Location: Acquisition → Campaigns

Traffic from marketing links tagged with campaign parameters.

Campaign Reports

Tables per tagged dimension:

  • Campaign names — expandable to keywords
  • Sources, Mediums, and combined Source ⋅ Medium
  • Content and Campaign IDs (when tagged)

Use the built-in Campaign URL Builder (in the Acquisition menu) to generate consistently tagged URLs.

Campaign Metrics

For each campaign, see visits, bounce rate, average visit duration, goal conversions, and revenue (if configured).

Measuring Campaign Success

Don’t just look at traffic. A campaign’s success should be measured by:

  1. Volume — Did it drive significant traffic?
  2. Quality — Did visitors engage (low bounce rate, multiple pages)?
  3. Conversions — Did visitors complete goals?
  4. Efficiency — Cost per conversion (compare to campaign spend)

Source and Medium

Understanding the difference:

Source

Where the traffic originated: google, facebook, newsletter, partner_site

Medium

How the traffic arrived: organic, cpc, referral, email, social

Common Source/Medium Combinations

Traffic TypeSourceMedium
Google organic searchgoogleorganic
Google paid adsgooglecpc
Facebook organicfacebooksocial
Facebook adsfacebookpaid_social
Email newsletternewsletteremail
Partner referralpartner_namereferral

Attribution

When a visitor completes a goal, the conversion is credited to a traffic source.

Last Non-Direct Attribution

By default, credit goes to the last non-direct referrer or campaign — remembered for up to 6 months:

  1. Visitor clicks a campaign link → lands on your site → leaves
  2. Days later, the visitor returns by typing your URL directly → completes a goal
  3. The conversion is attributed to the campaign — the direct return visit doesn’t steal the credit

If the later visit had instead come from organic search, organic search (the most recent non-direct source) would get the credit.

Beyond Last-Click

Single-touch attribution undervalues the channels that start journeys.
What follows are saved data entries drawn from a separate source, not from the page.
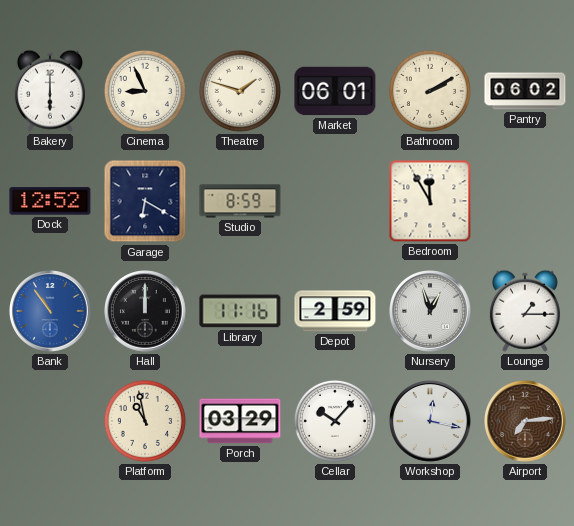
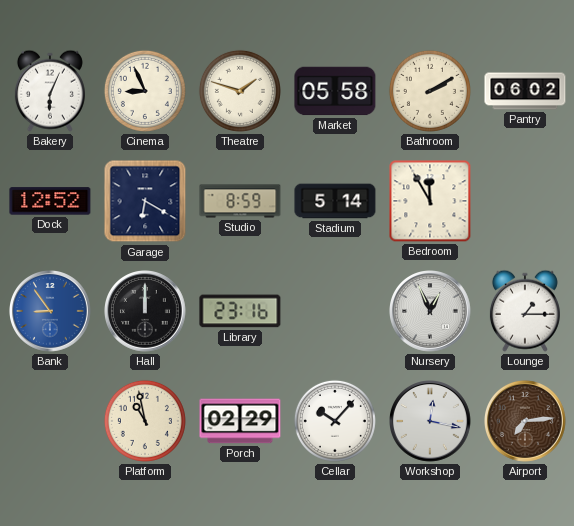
Bakery: 6:00 -> 6:04
Market: 06:01 -> 05:58
Stadium: none -> 5:14
Bank: 10:54 -> 8:54
Library: 11:16 -> 23:16
Depot: 2:59 -> none
Nursery: 12:57 -> 12:56
Porch: 03:29 -> 02:29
Use Multi Channel Attribution to compare six attribution models — first interaction, linear, position based, time decay, and more — across the full path to conversion.

Comparing Traffic Sources

To compare source performance:

  1. Navigate to Acquisition → All Channels
  2. Sort the tables by different metrics (visits, bounce rate, conversions)
  3. Apply segments to compare specific audiences
  4. Export data for deeper analysis

Quality vs Quantity

High traffic isn’t always good. Compare:

SourceVisitsBounce RateGoals
Google Ads5,00035%150
Facebook Ads8,00070%50

Google Ads drives fewer visitors but better quality (lower bounce, more conversions).

Exporting Acquisition Data

All acquisition reports can be exported:

  1. Navigate to the report
  2. Click the export icon
  3. Choose your format (CSV, TSV, XML, JSON, HTML)
  4. Download

For recurring marketing reports, set up scheduled email reports under Administration → Personal → Email Reports.